Сегодня, доченька, день твоего рождения. Скоро, очень скоро кончится моя работа, и я приеду домой. Ты просила меня в письме привезти живого медвежонка. Я говорил об этом с медведицей-мамой, но она мишку не пускает в Москву. Он должен жить тут, в лесу, в тайге, а в городе ему будет плохо. Разве ты хочешь, чтобы медвежонку было плохо? В городе живут плюшевые медвежата, как твой Тяпа. Так что вместо медвежонка я тебе привезу большую-большую шишку. Мы из нее сделаем лесовика, и он будет жить у тебя вместе с Тяпой.
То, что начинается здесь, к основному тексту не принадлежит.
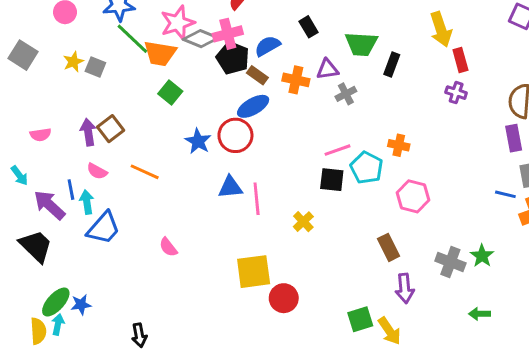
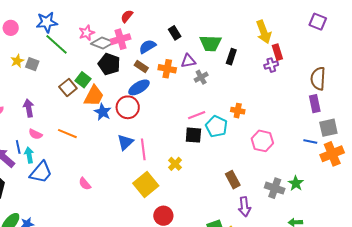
pink star: (178, 23) -> (87, 33), size x0.7
orange trapezoid: (160, 53) -> (94, 96), moved, turned -70
black pentagon: (233, 58) -> (109, 64), moved
purple cross: (456, 93) -> (271, 65), moved, turned -32
brown square: (111, 129) -> (68, 88), moved
blue triangle: (230, 187) -> (125, 142), turned -36
pink hexagon: (413, 196) -> (262, 141), moved
yellow square: (254, 272) -> (146, 184), moved, turned -30

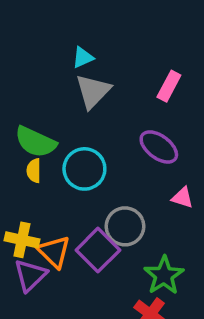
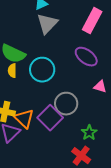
pink rectangle: (169, 86) -> (92, 21), size x1.4
green star: (164, 275) -> (89, 133), size x0.7

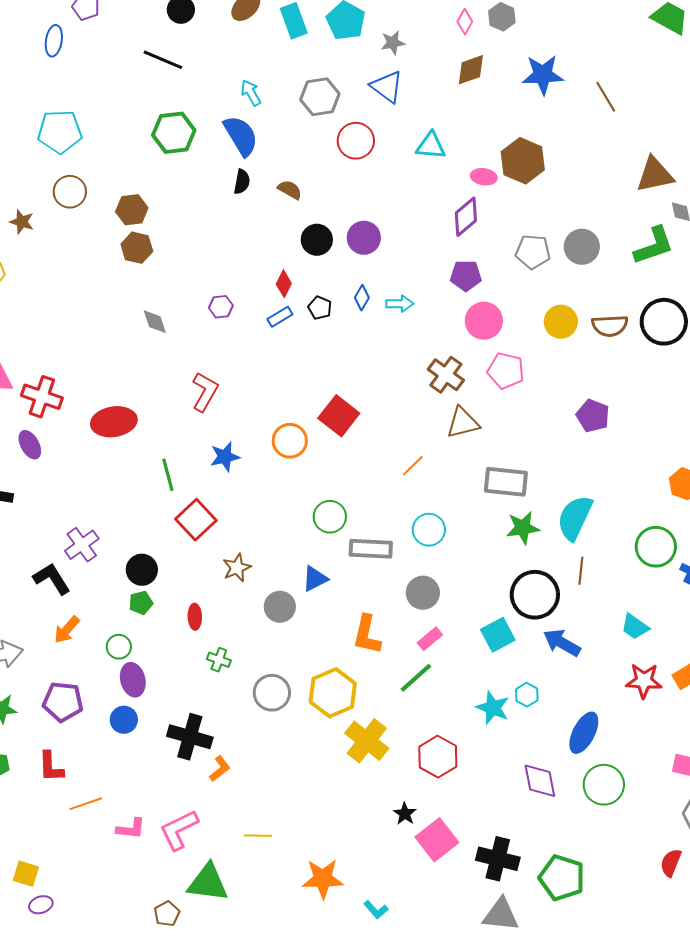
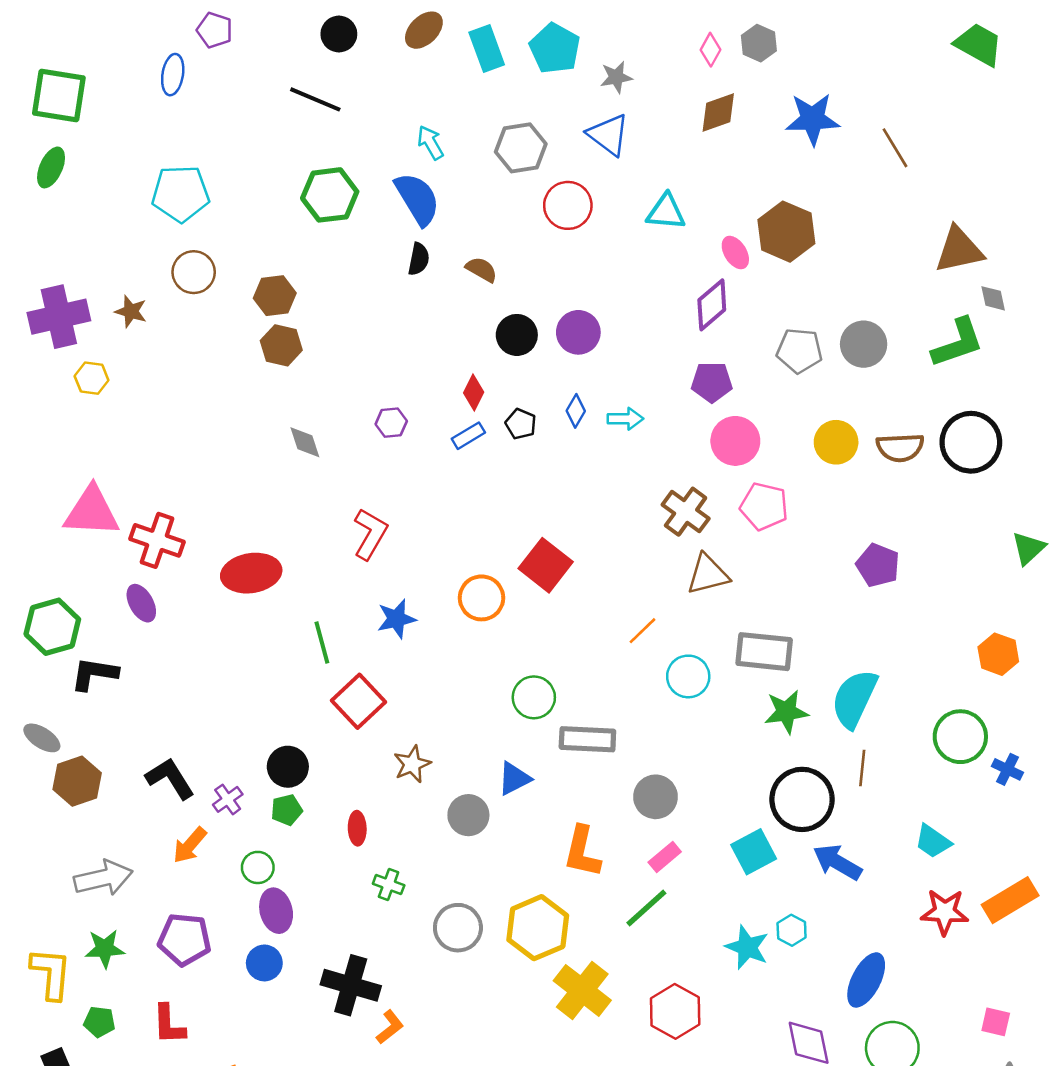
pink ellipse: (484, 177) -> (735, 253), turned 50
cyan circle: (429, 530) -> (688, 676), moved
purple cross: (82, 545) -> (228, 799), moved, size x0.7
Сегодня у нас был сильный мороз. Трава и кусты были такими, как будто стеклянные. Я собирал к чаю ягоды, и они были тоже стеклянные и звонко звенели, когда я их сыпал в котелок. А еще утром пришел поздравить меня с твоим днем рождения соболишка. Хитрый, с веселыми глазками и в новой шубке зверек. Все прыгал над головою по веткам, ушками перебирал и улыбался: „Поздравляю вас с днем рождения Танюшки, у которой золотые ушки“. От него привезу я тебе подарок – пирожное. А еще чего, не скажу. Приеду – сама увидишь. Знаешь, доченька, когда я вернулся, пособирав ягоду, очень расстроился. Хотел поблагодарить соболишку за подарок, а его уже не было. Видишь, как плохо оставлять хорошие дела на потом. И спасибо надо говорить всегда и вовремя. Как же так сплоховал я? Но думаю, что еще встречу соболишку, извинюсь перед ним и поблагодарю за подарок.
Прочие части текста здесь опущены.